Monday, October 8, 2012
Groupthink
There's an entire, vibrant privacy conference business. There are privacy conferences somewhere in the world every week of the year. Some are commercial, some are taxpayer-funded. Why are they so boring?
Because they take one of the most interesting topics in the world, privacy, and discuss and debate it from an insular perspective, namely, from the perspective of people who are in the privacy "industry." I'm very clearly part of this "industry" too.
The privacy "industry", or "privacy industrial complex", as some wags have dubbed it, consists of privacy professionals at companies, privacy advocates, privacy regulators, privacy consultants, etc. So, conferences tend to be incredibly banal statements about who's more committed to privacy, and begin with stentorian declarations, like "privacy is a fundamental human right, therefore...". Or they consist of a "debate" between two privacy advocates, which is like listening to two members of the National Rifle Association debate the social benefits of gun control. Or they consist of paid-corporate advocates trashing their competitors' privacy record, often without disclosing who is paying them to do so.

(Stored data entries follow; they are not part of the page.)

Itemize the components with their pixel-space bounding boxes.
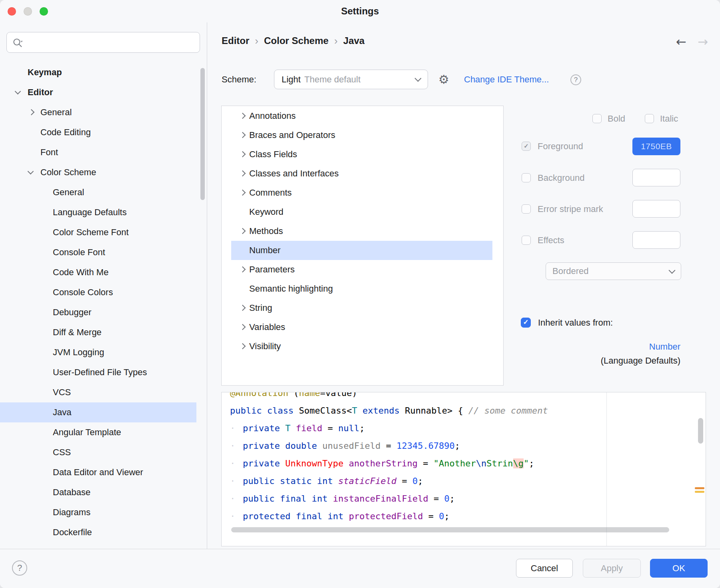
sidebar-item-angular-template[interactable]: Angular Template bbox=[0, 422, 196, 442]
sidebar-item-code-editing[interactable]: Code Editing bbox=[0, 122, 196, 142]
attribute-item-number[interactable]: Number bbox=[231, 241, 492, 260]
scheme-gear-icon[interactable]: ⚙ bbox=[438, 70, 449, 89]
search-box[interactable] bbox=[6, 32, 200, 53]
sidebar-scrollbar[interactable] bbox=[200, 68, 205, 200]
sidebar-item-general[interactable]: General bbox=[0, 102, 196, 122]
sidebar-item-code-with-me[interactable]: Code With Me bbox=[0, 262, 196, 282]
bold-checkbox[interactable] bbox=[592, 114, 602, 123]
attribute-item-classes-and-interfaces[interactable]: Classes and Interfaces bbox=[231, 164, 492, 183]
attribute-item-comments[interactable]: Comments bbox=[231, 183, 492, 202]
error-stripe-color-field[interactable] bbox=[632, 200, 680, 218]
sidebar-item-color-scheme[interactable]: Color Scheme bbox=[0, 162, 196, 182]
attribute-item-semantic-highlighting[interactable]: Semantic highlighting bbox=[231, 279, 492, 298]
change-ide-theme-link[interactable]: Change IDE Theme... bbox=[464, 70, 549, 89]
breadcrumb-item-color-scheme[interactable]: Color Scheme bbox=[264, 35, 328, 46]
effect-style-select[interactable]: Bordered bbox=[546, 262, 681, 280]
ok-button[interactable]: OK bbox=[650, 559, 708, 578]
cancel-button[interactable]: Cancel bbox=[516, 559, 573, 578]
code-line[interactable]: ·private UnknownType anotherString = "An… bbox=[230, 455, 548, 472]
italic-checkbox[interactable] bbox=[645, 114, 654, 123]
code-token-kw: protected bbox=[243, 511, 290, 521]
sidebar-item-jvm-logging[interactable]: JVM Logging bbox=[0, 342, 196, 362]
sidebar-item-database[interactable]: Database bbox=[0, 482, 196, 502]
attribute-item-methods[interactable]: Methods bbox=[231, 222, 492, 241]
sidebar-item-data-editor-and-viewer[interactable]: Data Editor and Viewer bbox=[0, 462, 196, 482]
sidebar-item-console-colors[interactable]: Console Colors bbox=[0, 282, 196, 302]
background-checkbox[interactable] bbox=[522, 173, 531, 182]
chevron-right-icon[interactable] bbox=[238, 126, 249, 145]
sidebar-item-diagrams[interactable]: Diagrams bbox=[0, 502, 196, 522]
back-button[interactable]: ← bbox=[676, 34, 686, 49]
chevron-right-icon[interactable] bbox=[238, 222, 249, 241]
sidebar-item-font[interactable]: Font bbox=[0, 142, 196, 162]
attribute-item-parameters[interactable]: Parameters bbox=[231, 260, 492, 279]
apply-button[interactable]: Apply bbox=[583, 559, 641, 578]
sidebar-item-diff-merge[interactable]: Diff & Merge bbox=[0, 322, 196, 342]
whitespace-dot-icon: · bbox=[230, 472, 243, 490]
sidebar-item-java[interactable]: Java bbox=[0, 402, 196, 422]
chevron-right-icon[interactable] bbox=[238, 106, 249, 126]
sidebar-item-keymap[interactable]: Keymap bbox=[0, 62, 196, 82]
code-token-plain bbox=[317, 441, 322, 451]
effects-checkbox[interactable] bbox=[522, 236, 531, 245]
forward-button[interactable]: → bbox=[698, 34, 708, 49]
attribute-item-class-fields[interactable]: Class Fields bbox=[231, 145, 492, 164]
code-line[interactable]: ·public static int staticField = 0; bbox=[230, 472, 548, 490]
scheme-help-icon[interactable]: ? bbox=[570, 74, 581, 85]
foreground-color-swatch[interactable]: 1750EB bbox=[632, 138, 680, 155]
attribute-item-braces-and-operators[interactable]: Braces and Operators bbox=[231, 126, 492, 145]
error-stripe-checkbox[interactable] bbox=[522, 204, 531, 214]
code-token-plain: ; bbox=[359, 423, 364, 433]
inherit-values-checkbox[interactable] bbox=[521, 318, 531, 328]
chevron-right-icon[interactable] bbox=[238, 164, 249, 183]
sidebar-item-css[interactable]: CSS bbox=[0, 442, 196, 462]
preview-horizontal-scrollbar[interactable] bbox=[231, 527, 669, 532]
scheme-select[interactable]: Light Theme default bbox=[274, 70, 428, 89]
code-line[interactable]: ·private T field = null; bbox=[230, 420, 548, 437]
effects-color-field[interactable] bbox=[632, 231, 680, 249]
preview-vertical-scrollbar[interactable] bbox=[698, 418, 703, 444]
background-color-field[interactable] bbox=[632, 169, 680, 186]
attribute-item-keyword[interactable]: Keyword bbox=[231, 202, 492, 222]
code-token-field: anotherString bbox=[349, 458, 418, 468]
search-input[interactable] bbox=[7, 32, 200, 52]
chevron-right-icon[interactable] bbox=[238, 298, 249, 318]
sidebar-item-color-scheme-font[interactable]: Color Scheme Font bbox=[0, 222, 196, 242]
attribute-item-visibility[interactable]: Visibility bbox=[231, 337, 492, 356]
breadcrumb-item-java[interactable]: Java bbox=[343, 35, 364, 46]
sidebar-item-debugger[interactable]: Debugger bbox=[0, 302, 196, 322]
help-button[interactable]: ? bbox=[12, 560, 27, 576]
chevron-right-icon[interactable] bbox=[238, 318, 249, 337]
chevron-right-icon[interactable] bbox=[238, 260, 249, 279]
chevron-right-icon[interactable] bbox=[238, 337, 249, 356]
code-token-plain: = bbox=[423, 511, 439, 521]
code-line[interactable]: ·protected final int protectedField = 0; bbox=[230, 508, 548, 525]
chevron-right-icon[interactable] bbox=[238, 183, 249, 202]
chevron-down-icon[interactable] bbox=[26, 162, 40, 182]
tree-indent-spacer bbox=[39, 342, 53, 362]
inherit-source-link[interactable]: Number bbox=[649, 342, 680, 352]
code-line[interactable]: @Annotation (name=value) bbox=[230, 392, 548, 402]
chevron-down-icon[interactable] bbox=[14, 82, 28, 102]
code-line[interactable]: ·private double unusedField = 12345.6789… bbox=[230, 437, 548, 455]
sidebar-item-dockerfile[interactable]: Dockerfile bbox=[0, 522, 196, 542]
code-line[interactable]: ·public final int instanceFinalField = 0… bbox=[230, 490, 548, 508]
sidebar-item-vcs[interactable]: VCS bbox=[0, 382, 196, 402]
sidebar-item-language-defaults[interactable]: Language Defaults bbox=[0, 202, 196, 222]
sidebar-item-console-font[interactable]: Console Font bbox=[0, 242, 196, 262]
sidebar-item-general[interactable]: General bbox=[0, 182, 196, 202]
attribute-item-label: Keyword bbox=[249, 207, 284, 217]
breadcrumb-item-editor[interactable]: Editor bbox=[222, 35, 249, 46]
sidebar-item-editor[interactable]: Editor bbox=[0, 82, 196, 102]
code-line[interactable]: public class SomeClass<T extends Runnabl… bbox=[230, 402, 548, 420]
attribute-item-annotations[interactable]: Annotations bbox=[231, 106, 492, 126]
code-preview-panel[interactable]: @Annotation (name=value)public class Som… bbox=[221, 392, 706, 546]
foreground-checkbox[interactable] bbox=[522, 142, 531, 151]
attribute-item-variables[interactable]: Variables bbox=[231, 318, 492, 337]
chevron-right-icon[interactable] bbox=[238, 145, 249, 164]
attribute-item-label: Variables bbox=[249, 322, 285, 332]
chevron-right-icon[interactable] bbox=[26, 102, 40, 122]
sidebar-item-user-defined-file-types[interactable]: User-Defined File Types bbox=[0, 362, 196, 382]
attribute-item-string[interactable]: String bbox=[231, 298, 492, 318]
code-token-plain: ; bbox=[455, 441, 460, 451]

The interesting privacy debates, in my opinion, are the debates where privacy is balanced against other fundamental human rights, like freedom of speech, or balanced against other social goals, like encouraging innovation, or tested against other yardsticks, like regulatory cost-benefit analysis. But very little of that occurs at privacy conferences, because virtually no one from outside the privacy "industry" speaks at such events. E.g., rather than hearing privacy-people talk endlessly about the need for more privacy regulation, I'd like to hear from an economist evaluating whether such regulations are effective, or whether their costs exceed their benefits. Rather than hearing privacy-people talk about the need to create a "right to be forgotten", I'd rather hear from a free speech advocate on how such a right would undermine freedom of expression. Rather than hear privacy-people talk about how technology needs to be reined in, and subject to bureaucratic prior approval (in other words, slowed-down), I'd rather hear from people who are committed to building modern and dynamic economies about how (archaic) privacy laws are hampering the creation of innovation-based economies.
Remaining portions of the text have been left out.